11 октября они спустили Юнион Джек, реявший над Бала Хиссаром, и на следующее утро авангард был уже далеко от Кабула. Англичане еще раз прошли по дороге скелетов, по крестному пути предыдущей зимы, ведущему к Хайберскому коридору, и направились домой. Британия, чья честь номинально была восстановлена, пришла к заключению, что афганскую политику временно — или надолго — следует оставить самим афганцам. Первая афганская война, как теперь называют историки эти события, наконец закончилась. И как бы лорд Элленборо ни старался устроить пышное, почти триумфальное празднование победы, Британия получила жесточайший урок. И никакое множество розданных медалей, воздвигнутых триумфальных арок, полковых фейерверков и других феерий не могло скрыть горечь и сарказм случившегося. Едва англичане покинули Афганистан, там снова началось кровопролитие. Сына шаха Шуджаха через три месяца свергли, и англичане безропотно позволили Дост Мохаммеду вернуться на трон, с которого свергли его такой ужасной ценою. Теперь никто не сомневался, что восстановить порядок в Афганистане способен только Дост.

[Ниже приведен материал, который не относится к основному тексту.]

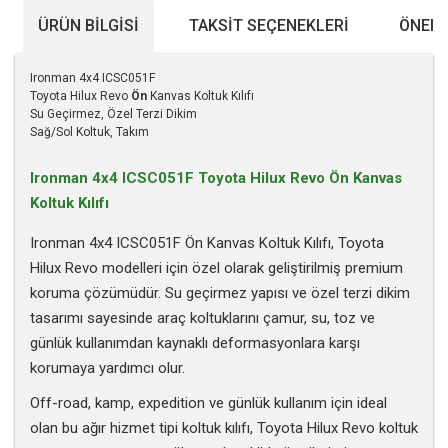
ÜRÜN BILGISI
TAKSIT SEÇENEKLERI
ÖNERI
Ironman 4x4 ICSC051F
Toyota Hilux Revo
Ön
Kanvas Koltuk Kılıfı
Su Geçirmez, Özel Terzi Dikim
Sağ/Sol Koltuk, Takım
Ironman 4x4 ICSC051F Toyota Hilux Revo Ön Kanvas
Koltuk Kılıfı
Ironman 4x4 ICSC051F Ön Kanvas Koltuk Kılıfı, Toyota
Hilux Revo modelleri için özel olarak geliştirilmiş premium
koruma çözümüdür. Su geçirmez yapısı ve özel terzi dikim
tasarımı sayesinde araç koltuklarını çamur, su, toz ve
günlük kullanımdan kaynaklı deformasyonlara karşı
korumaya yardımcı olur.
Off-road, kamp, expedition ve günlük kullanım için ideal
olan bu ağır hizmet tipi koltuk kılıfı, Toyota Hilux Revo koltuk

Свершился полный круг событий.
Но даже после этого центральноазиатская трагедия для англичан еще не завершилась. Целый год афганские события доминировали в заголовках газет и в Индии, и дома. Все, особенно женщины и дети, искренне тревожились за судьбу заложников, и известия об их благополучном освобождении вызвали волну облегчения и радости целой нации. Но едва в Индии начались торжества, затеянные лордом Элленборо, британская миссия в Тегеране получила тревожные вести. Их принес молодой перс, когда-то завербованный направлявшимся в Бухару Артуром Конолли. Оказалось, что Конолли и Стоддарт, про бедственное положение которых из-за кабульской катастрофы все забыли, уже мертвы. Это случилось, рассказал перс, в июне, когда репутация Британии как силы, которой нужно опасаться, в Центральной Азии упала до предела. Не получив никакого ответа на личное послание королеве Виктории, эмир Бухары рассвирепел и, не опасаясь больше никакого возмездия, приказал схватить и бросить в темницу обоих англичан, наслаждавшихся недолгой свободой. Несколько дней спустя их вывели оттуда и со связанными руками доставили на большую площадь перед цитаделью, где возвышался дворец эмира. О том, что происходило дальше, перс — как он клятвенно заверял — услышал из уст самого палача.
Сначала под взорами безмолвной толпы английских офицеров заставили вырыть себе могилы. Затем приказали опуститься на колени и готовиться к смерти. Первым обезглавили полковника Стоддарта, который успел прокричать проклятия тирании эмира. Затем палач сообщил Конолли, что эмир готов сохранить ему жизнь, если он откажется от христианства и примет ислам. Зная, что насильственное обращение в мусульманство не спасло Стоддарта от заключения и казни, Конолли как набожный христианин ответил: «Полковник Стоддарт три года был мусульманином, и вы его убили. Я готов умереть, но не стану еще одним вероотступником». Тут он подставил шею палачу, и через миг его голова скатилась в пыль рядом с головой его друга.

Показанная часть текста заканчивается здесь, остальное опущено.